Pixel coordinate grounding data
━━━━━━━━━━━━━━━━━━━━
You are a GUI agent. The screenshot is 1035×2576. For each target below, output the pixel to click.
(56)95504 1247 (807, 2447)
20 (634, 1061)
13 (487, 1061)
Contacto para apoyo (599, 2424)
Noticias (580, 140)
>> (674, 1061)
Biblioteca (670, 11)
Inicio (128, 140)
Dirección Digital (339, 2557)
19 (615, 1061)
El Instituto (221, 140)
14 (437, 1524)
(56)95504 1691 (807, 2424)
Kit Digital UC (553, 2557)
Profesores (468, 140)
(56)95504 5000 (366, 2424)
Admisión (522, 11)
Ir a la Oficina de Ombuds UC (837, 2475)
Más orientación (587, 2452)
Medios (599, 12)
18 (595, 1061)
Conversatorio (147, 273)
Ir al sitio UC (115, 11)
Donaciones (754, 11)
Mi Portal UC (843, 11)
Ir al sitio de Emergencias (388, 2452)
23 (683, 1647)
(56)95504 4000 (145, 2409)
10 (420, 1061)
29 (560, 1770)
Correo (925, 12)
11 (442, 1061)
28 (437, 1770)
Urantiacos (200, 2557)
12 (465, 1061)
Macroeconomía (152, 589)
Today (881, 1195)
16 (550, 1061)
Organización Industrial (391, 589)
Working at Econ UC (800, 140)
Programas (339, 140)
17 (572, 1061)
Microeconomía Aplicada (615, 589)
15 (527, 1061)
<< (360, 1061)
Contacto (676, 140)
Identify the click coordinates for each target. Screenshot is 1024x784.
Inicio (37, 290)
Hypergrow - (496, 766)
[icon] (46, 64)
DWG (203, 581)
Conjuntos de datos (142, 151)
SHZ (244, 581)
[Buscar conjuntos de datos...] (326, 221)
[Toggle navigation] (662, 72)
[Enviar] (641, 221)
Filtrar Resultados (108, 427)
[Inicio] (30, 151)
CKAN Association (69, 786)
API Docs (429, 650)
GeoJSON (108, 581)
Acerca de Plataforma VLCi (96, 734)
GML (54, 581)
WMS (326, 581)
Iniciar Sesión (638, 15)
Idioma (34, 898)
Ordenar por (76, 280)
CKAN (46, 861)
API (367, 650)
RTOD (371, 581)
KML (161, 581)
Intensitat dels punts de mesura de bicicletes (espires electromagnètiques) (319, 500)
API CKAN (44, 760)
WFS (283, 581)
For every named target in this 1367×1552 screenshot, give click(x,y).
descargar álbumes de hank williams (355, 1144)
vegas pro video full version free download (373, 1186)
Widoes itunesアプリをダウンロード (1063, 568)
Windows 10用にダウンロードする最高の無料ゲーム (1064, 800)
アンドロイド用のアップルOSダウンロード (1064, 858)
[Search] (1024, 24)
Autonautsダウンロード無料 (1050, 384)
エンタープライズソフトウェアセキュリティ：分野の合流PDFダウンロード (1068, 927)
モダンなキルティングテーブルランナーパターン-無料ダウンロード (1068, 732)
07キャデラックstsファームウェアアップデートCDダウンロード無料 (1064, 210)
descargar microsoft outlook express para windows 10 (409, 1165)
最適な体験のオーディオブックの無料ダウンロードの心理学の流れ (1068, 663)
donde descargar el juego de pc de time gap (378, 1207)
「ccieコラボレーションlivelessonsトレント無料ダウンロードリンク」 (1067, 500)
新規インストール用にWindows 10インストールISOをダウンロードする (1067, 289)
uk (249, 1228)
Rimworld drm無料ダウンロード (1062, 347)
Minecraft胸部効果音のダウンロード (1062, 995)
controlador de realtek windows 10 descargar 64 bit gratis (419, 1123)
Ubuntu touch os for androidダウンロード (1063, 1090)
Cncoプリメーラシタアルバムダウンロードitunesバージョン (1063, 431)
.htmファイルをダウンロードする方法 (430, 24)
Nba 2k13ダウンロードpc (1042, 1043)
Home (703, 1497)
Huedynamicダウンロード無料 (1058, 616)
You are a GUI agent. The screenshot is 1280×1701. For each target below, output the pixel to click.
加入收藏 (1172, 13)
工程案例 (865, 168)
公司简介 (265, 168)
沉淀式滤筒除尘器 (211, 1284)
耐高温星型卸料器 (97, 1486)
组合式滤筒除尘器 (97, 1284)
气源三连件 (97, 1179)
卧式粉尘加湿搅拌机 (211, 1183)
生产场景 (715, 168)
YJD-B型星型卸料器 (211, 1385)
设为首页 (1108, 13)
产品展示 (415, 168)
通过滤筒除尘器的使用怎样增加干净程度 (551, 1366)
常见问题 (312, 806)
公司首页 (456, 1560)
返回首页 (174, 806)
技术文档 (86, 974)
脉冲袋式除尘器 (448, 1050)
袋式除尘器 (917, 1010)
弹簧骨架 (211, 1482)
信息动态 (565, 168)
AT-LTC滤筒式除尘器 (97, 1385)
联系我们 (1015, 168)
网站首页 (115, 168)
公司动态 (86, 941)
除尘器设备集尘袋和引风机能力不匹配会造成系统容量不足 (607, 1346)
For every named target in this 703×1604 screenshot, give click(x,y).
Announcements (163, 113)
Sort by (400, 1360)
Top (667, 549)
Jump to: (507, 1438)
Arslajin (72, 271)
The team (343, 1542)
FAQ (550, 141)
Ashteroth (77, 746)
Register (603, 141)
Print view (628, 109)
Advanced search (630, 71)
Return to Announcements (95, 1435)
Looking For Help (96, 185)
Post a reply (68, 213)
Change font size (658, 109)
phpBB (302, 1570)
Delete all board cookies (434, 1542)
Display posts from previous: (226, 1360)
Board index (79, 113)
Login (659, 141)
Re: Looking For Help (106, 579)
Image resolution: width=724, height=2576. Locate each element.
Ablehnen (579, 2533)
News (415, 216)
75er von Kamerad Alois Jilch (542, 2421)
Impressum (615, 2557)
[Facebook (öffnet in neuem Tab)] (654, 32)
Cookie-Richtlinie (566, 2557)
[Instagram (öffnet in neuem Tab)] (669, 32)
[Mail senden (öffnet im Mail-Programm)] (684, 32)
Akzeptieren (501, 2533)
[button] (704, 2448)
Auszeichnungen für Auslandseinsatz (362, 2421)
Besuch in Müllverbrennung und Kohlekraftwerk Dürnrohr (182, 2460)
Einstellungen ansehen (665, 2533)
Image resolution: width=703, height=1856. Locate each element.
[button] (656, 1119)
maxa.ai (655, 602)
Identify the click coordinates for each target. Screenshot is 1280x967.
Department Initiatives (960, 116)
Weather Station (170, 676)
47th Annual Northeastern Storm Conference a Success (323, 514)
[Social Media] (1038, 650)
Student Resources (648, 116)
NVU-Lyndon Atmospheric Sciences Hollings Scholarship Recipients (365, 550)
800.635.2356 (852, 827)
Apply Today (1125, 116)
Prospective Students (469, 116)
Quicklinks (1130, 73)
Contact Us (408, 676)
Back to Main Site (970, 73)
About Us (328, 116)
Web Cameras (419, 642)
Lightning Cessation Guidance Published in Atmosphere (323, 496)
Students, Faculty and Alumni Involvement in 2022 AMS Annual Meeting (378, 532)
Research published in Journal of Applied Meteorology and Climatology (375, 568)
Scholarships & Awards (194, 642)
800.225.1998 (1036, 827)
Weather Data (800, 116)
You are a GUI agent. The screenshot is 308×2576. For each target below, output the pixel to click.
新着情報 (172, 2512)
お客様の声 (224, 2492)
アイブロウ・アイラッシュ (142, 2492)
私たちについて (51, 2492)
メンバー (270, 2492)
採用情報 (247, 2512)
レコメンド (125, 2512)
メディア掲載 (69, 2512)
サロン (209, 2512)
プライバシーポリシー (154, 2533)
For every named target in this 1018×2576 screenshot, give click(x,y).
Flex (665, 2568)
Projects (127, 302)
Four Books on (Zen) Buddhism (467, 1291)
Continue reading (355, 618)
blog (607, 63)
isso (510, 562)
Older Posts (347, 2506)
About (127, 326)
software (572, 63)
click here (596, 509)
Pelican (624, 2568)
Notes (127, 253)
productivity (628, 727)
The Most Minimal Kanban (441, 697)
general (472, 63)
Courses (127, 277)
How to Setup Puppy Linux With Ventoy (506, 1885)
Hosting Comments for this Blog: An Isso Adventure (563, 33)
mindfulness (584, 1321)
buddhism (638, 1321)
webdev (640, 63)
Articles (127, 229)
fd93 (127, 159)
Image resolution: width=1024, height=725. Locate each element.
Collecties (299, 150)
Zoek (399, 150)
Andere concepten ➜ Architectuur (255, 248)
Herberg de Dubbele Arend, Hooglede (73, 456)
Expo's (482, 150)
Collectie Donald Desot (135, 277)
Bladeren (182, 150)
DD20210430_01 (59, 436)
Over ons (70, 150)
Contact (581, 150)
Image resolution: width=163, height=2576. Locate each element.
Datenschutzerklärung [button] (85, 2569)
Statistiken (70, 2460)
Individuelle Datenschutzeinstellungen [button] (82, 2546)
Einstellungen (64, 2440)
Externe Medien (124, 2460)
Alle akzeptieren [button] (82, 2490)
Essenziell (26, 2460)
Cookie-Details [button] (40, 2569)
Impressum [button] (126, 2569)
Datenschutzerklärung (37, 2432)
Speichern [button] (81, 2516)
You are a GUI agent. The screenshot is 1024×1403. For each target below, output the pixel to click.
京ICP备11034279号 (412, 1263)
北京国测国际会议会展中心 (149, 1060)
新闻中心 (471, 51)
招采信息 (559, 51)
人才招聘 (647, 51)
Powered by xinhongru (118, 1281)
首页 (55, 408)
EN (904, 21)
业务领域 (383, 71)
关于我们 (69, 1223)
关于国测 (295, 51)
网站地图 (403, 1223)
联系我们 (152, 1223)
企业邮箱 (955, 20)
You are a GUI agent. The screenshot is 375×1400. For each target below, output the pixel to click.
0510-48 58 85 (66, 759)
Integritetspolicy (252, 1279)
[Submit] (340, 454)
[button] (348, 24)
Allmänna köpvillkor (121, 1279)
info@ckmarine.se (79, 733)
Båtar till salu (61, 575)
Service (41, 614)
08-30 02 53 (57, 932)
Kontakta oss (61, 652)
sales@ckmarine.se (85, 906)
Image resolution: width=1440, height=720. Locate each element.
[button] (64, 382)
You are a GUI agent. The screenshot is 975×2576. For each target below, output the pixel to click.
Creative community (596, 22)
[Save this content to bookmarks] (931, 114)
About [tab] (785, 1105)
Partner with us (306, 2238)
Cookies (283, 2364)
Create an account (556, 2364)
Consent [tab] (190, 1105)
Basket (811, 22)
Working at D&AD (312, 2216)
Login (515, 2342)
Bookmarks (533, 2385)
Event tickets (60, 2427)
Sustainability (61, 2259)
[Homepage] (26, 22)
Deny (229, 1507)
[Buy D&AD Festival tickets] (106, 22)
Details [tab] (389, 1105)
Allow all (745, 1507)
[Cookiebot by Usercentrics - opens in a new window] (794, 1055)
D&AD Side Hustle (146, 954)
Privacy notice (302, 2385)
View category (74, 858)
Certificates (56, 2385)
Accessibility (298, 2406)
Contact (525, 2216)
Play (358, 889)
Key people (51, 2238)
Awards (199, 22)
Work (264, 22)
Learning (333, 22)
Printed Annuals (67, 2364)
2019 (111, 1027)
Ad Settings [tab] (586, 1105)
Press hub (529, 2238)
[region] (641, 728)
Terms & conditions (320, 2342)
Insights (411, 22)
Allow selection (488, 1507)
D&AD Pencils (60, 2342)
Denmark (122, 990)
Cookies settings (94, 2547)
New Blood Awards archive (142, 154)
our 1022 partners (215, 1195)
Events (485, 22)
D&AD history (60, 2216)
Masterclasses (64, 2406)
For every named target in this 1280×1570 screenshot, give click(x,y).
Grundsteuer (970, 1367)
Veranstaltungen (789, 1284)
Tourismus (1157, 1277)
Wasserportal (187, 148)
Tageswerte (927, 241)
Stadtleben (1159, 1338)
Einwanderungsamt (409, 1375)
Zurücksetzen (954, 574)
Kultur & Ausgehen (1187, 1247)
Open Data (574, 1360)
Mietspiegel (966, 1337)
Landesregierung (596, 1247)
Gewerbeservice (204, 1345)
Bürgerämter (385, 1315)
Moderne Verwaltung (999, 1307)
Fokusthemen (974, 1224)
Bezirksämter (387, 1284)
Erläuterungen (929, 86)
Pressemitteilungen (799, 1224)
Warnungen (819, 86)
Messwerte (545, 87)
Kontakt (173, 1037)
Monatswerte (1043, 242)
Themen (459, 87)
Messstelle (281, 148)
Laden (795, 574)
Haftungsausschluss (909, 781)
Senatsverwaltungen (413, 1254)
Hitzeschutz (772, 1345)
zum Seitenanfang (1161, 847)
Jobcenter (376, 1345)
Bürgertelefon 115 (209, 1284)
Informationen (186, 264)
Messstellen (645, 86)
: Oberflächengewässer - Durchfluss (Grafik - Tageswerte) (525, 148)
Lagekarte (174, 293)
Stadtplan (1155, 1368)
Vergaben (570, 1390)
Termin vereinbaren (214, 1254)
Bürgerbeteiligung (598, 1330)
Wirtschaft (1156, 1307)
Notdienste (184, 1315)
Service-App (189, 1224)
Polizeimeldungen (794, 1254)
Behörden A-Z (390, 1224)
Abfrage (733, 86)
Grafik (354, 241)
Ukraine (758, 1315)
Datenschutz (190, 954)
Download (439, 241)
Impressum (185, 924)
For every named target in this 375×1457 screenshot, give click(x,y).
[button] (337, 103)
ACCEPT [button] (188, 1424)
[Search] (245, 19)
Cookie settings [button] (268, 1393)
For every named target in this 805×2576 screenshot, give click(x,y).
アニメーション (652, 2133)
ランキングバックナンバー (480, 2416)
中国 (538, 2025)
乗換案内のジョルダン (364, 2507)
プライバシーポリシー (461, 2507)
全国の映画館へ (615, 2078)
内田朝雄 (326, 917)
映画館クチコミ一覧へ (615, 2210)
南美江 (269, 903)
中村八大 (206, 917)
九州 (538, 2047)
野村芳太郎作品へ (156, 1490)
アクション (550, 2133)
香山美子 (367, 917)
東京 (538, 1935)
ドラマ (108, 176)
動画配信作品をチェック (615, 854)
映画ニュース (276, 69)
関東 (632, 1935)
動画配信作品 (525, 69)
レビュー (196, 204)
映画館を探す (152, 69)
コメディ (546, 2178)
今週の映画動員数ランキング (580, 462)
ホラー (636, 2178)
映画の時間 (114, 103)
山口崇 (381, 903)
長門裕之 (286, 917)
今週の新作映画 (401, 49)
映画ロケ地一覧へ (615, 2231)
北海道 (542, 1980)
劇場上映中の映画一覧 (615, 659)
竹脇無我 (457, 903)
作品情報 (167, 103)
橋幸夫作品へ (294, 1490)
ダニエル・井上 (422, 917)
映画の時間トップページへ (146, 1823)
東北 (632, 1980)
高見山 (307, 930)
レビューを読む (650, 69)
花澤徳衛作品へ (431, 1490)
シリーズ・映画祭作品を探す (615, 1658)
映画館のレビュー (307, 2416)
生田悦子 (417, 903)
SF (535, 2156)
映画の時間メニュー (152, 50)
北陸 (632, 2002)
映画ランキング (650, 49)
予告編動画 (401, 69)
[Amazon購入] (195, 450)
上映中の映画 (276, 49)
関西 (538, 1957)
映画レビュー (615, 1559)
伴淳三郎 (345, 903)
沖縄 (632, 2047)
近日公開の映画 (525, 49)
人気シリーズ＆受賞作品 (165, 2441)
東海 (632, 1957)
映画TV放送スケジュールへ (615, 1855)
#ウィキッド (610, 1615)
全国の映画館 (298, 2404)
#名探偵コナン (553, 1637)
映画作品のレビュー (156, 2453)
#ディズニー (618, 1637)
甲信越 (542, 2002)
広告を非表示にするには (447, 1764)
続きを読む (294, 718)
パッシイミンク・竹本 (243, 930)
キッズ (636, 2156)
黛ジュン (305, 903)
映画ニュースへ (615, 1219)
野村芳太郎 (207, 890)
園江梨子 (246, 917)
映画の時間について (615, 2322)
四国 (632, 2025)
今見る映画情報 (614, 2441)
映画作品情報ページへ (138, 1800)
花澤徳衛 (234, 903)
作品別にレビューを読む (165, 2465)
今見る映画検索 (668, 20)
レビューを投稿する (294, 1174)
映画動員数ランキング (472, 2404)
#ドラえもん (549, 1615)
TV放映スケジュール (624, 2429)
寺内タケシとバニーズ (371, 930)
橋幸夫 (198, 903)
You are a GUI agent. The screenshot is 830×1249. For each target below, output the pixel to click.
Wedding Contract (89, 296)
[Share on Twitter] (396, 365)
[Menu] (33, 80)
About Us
━━━━━━━━━━━━━━━━━━━━
Wherever the string "tickets" appears in a line of the records, copy that line.

Event tickets (60, 2427)
[Buy D&AD Festival tickets] (106, 22)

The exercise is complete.